Slow crimson welled out of the folded muslin collar of her dress, and mounted her fair face from chin to brow. She lowered her eyes, and confessed in a whisper: ‘Sir, I cannot read.'

‘Ah! I see! Then that, too, must be remedied. But, then, did you never show this to anyone else? In … how many years? – it cannot be less than six and I think it must be somewhat more!'

‘It is ten years since he gave it to me.'

‘And you never showed it to anyone?'

‘No,' she said almost inaudibly. ‘Never to anyone.'

‘But if you cannot read, how did you learn the words?'

‘From him,' she said, and the memory caused her to smile so suddenly and brilliantly that the little room seemed to shine.

‘Did you know who he was?'

‘No.' She lifted her head, and looked at him, still smiling, for it seemed to her that he would understand. ‘I did not want to know.'

‘Anna, my child, there is more to this than you know. Will you not sit down here, and tell us how this thing happened to you? And then, if you will, I will tell you what it is that you have kept for ten years. Do not be afraid – you will not suffer any loss!'

She sat down obediently, and folded her childish hands in her lap and told them; and now that she had made up her mind, the words came freely.

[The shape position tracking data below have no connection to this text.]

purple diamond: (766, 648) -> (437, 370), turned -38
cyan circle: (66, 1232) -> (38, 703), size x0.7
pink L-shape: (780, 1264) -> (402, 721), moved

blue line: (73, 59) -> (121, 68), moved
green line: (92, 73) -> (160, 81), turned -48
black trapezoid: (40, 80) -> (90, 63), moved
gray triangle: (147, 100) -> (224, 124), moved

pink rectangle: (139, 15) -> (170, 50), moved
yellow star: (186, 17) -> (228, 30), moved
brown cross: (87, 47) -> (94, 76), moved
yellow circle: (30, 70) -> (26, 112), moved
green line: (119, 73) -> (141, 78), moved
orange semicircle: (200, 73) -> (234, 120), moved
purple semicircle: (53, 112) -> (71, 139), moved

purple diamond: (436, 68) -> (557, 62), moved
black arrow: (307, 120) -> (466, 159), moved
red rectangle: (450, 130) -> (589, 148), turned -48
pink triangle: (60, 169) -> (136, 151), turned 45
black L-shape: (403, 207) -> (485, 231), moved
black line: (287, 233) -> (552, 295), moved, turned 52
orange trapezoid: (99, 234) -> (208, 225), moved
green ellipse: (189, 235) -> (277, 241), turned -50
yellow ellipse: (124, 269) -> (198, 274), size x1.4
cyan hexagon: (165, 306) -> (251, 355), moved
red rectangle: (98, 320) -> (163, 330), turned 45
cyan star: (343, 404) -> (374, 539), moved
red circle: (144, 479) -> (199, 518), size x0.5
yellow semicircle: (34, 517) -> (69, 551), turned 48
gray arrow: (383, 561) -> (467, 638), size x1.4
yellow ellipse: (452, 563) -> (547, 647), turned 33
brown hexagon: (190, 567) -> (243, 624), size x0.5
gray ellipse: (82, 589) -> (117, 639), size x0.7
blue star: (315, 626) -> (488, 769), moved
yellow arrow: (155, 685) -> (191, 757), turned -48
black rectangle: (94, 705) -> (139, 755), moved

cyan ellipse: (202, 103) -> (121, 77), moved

‘It was when I was seven years old, in the autumn after my father died. I told you they sent me to live with my aunt in Prague, but she had a big family of her own and she did not want me there, and was for ever writing to my other aunt in Döbling to see if she would not take me. I was feeling very strange, and missing my father a great deal. There was a big house near to us, with a beautiful garden like a little park and often I used to slip in there to play by myself. The gatekeeper let me in, but he told me not to go too near the house because the lady had important company staying there, and I must not trouble them. But one day I did go near. I kept in the trees, so that no one should see me, and I saw the house. It was not so big as I had expected, but very pretty, a pink house, with a long room with many windows looking out on the garden, and a laburnum tree just in front of it and a railed terrace. After that I often used to go as near as I dared, because there was almost always music in this garden room. Sometimes there would be the lady singing – she sang like an angel. She was very pretty, with curling dark hair, and she laughed a great deal, and wore soft silk turbans in the new fashion, as it was then, and slender dresses with high waists and little flat shoes. And often there were instruments: harpischord, and flute, and harp. I loved to listen, and especially to the lady. I used to notice everything I heard, and try to copy it, and so it happened that I was often singing to myself when there was no one else in the garden.